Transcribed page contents
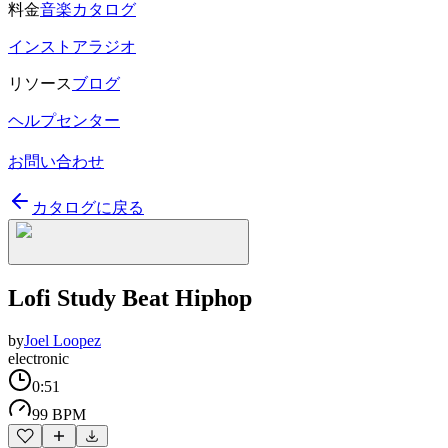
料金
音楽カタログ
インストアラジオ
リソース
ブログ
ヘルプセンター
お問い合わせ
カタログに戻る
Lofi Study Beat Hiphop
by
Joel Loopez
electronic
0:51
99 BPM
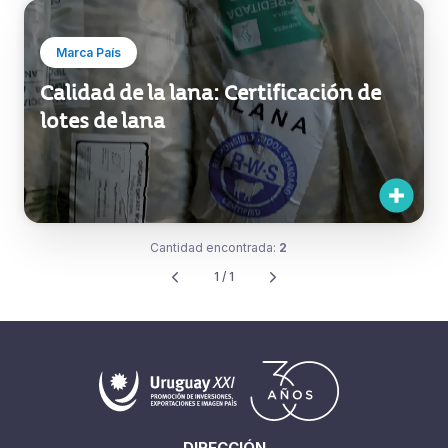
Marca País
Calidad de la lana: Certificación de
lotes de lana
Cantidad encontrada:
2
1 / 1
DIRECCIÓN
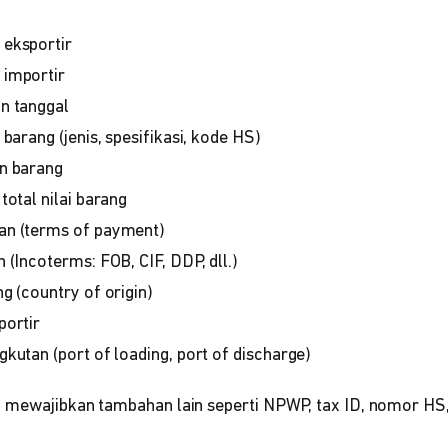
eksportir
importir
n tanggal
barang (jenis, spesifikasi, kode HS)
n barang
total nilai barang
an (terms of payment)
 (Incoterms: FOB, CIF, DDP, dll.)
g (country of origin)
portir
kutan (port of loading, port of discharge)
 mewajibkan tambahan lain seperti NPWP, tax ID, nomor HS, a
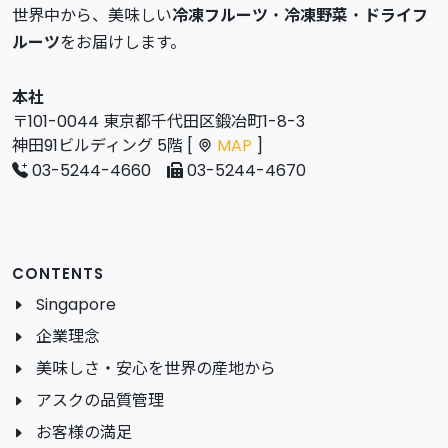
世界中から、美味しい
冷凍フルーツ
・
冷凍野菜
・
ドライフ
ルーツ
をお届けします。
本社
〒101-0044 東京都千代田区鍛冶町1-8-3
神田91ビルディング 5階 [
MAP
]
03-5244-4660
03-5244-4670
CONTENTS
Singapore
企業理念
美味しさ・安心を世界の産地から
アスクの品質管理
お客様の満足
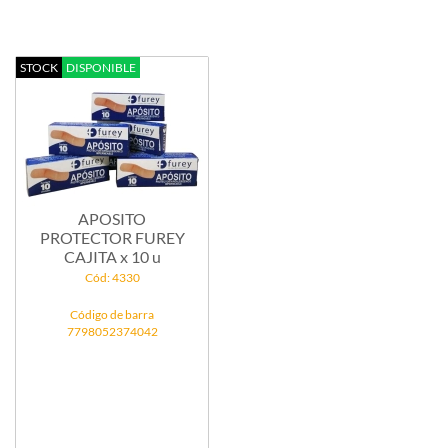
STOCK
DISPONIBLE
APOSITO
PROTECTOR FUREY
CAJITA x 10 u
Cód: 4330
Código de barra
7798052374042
---
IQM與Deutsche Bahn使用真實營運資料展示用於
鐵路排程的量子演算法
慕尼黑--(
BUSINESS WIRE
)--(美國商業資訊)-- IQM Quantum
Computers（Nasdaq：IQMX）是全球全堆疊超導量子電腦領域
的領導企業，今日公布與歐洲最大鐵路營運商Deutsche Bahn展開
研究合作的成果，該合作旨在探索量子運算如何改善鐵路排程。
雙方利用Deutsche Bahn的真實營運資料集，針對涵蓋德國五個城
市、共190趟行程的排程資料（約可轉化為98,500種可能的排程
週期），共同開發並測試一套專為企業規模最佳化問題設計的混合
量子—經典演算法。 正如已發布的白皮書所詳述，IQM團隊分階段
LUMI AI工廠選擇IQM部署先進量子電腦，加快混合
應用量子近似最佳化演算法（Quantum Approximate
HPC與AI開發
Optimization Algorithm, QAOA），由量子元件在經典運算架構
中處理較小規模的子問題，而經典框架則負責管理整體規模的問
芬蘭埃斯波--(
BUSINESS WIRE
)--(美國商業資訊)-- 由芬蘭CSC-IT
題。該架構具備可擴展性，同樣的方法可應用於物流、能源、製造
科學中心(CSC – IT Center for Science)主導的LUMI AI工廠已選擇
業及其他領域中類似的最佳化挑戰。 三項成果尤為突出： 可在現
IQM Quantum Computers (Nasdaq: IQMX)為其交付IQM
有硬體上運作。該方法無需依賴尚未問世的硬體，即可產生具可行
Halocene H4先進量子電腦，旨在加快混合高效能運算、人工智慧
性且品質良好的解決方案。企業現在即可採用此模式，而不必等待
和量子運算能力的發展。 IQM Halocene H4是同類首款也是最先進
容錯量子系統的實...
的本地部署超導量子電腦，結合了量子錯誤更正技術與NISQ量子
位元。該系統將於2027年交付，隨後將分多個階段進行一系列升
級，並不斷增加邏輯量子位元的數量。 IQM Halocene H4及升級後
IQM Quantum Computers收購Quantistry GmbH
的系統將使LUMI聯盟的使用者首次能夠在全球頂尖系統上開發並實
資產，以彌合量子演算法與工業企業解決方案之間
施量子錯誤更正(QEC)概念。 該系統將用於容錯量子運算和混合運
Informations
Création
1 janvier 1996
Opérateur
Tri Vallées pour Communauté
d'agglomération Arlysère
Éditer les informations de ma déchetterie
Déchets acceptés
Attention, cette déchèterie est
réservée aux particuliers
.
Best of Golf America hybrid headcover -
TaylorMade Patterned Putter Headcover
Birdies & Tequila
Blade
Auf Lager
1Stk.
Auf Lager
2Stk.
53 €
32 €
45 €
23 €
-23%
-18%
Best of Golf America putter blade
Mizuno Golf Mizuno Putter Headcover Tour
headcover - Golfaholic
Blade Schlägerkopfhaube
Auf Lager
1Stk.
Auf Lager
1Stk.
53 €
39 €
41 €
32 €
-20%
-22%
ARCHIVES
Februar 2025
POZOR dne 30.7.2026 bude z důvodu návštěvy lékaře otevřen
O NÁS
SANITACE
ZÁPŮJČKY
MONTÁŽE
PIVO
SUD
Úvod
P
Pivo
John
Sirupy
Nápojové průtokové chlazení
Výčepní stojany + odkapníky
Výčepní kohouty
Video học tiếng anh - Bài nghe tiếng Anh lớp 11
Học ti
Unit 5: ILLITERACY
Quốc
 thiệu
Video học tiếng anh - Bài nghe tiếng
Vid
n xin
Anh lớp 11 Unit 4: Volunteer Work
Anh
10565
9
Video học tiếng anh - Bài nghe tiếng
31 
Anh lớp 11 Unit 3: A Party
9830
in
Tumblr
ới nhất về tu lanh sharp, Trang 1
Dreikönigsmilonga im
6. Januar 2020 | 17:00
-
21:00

| The task |
Only the lines above starting with the line with "03-5244-4660" and going on through the line with "7798052374042" belong in the answer; repeat them exactly, minus any picture.

| Answer below |
03-5244-4660
03-5244-4670
CONTENTS
Singapore
企業理念
美味しさ・安心を世界の産地から
アスクの品質管理
お客様の満足
STOCK
DISPONIBLE
APOSITO
PROTECTOR FUREY
CAJITA x 10 u
Cód: 4330
Código de barra
7798052374042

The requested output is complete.